*** Block opens ***

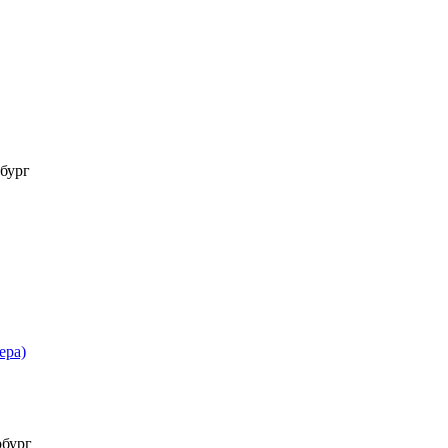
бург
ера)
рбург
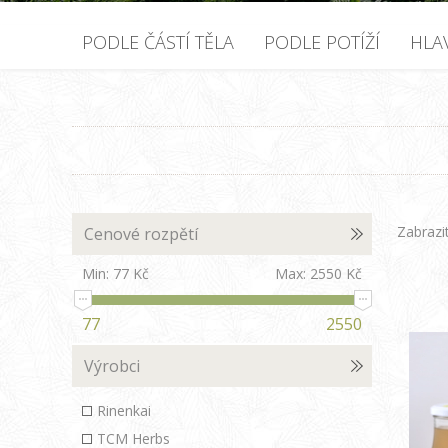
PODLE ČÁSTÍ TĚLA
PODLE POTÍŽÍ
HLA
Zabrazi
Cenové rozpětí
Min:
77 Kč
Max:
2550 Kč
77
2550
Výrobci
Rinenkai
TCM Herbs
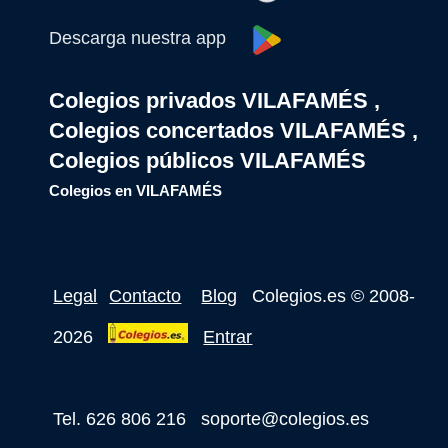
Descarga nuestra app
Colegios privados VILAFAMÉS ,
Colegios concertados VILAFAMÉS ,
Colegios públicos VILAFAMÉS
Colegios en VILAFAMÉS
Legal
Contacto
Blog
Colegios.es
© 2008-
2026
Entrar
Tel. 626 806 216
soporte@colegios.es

*** Block closes ***
*** Block opens ***

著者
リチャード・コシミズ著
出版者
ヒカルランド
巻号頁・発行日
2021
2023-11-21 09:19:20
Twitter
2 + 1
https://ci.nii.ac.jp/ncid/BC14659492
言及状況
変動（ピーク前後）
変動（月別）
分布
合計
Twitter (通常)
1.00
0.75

*** Block closes ***

§ **Task statement**: In the records above, find the line with "PODLE POTÍŽÍ" and the line with "soporte@colegios.es", then restate word for word only those two lines and all lines between, omitting pictures.

§ **Response to the exercise**:
PODLE POTÍŽÍ
HLA
Zabrazi
Cenové rozpětí
Min:
77 Kč
Max:
2550 Kč
77
2550
Výrobci
Rinenkai
TCM Herbs
Descarga nuestra app
Colegios privados VILAFAMÉS ,
Colegios concertados VILAFAMÉS ,
Colegios públicos VILAFAMÉS
Colegios en VILAFAMÉS
Legal
Contacto
Blog
Colegios.es
© 2008-
2026
Entrar
Tel. 626 806 216
soporte@colegios.es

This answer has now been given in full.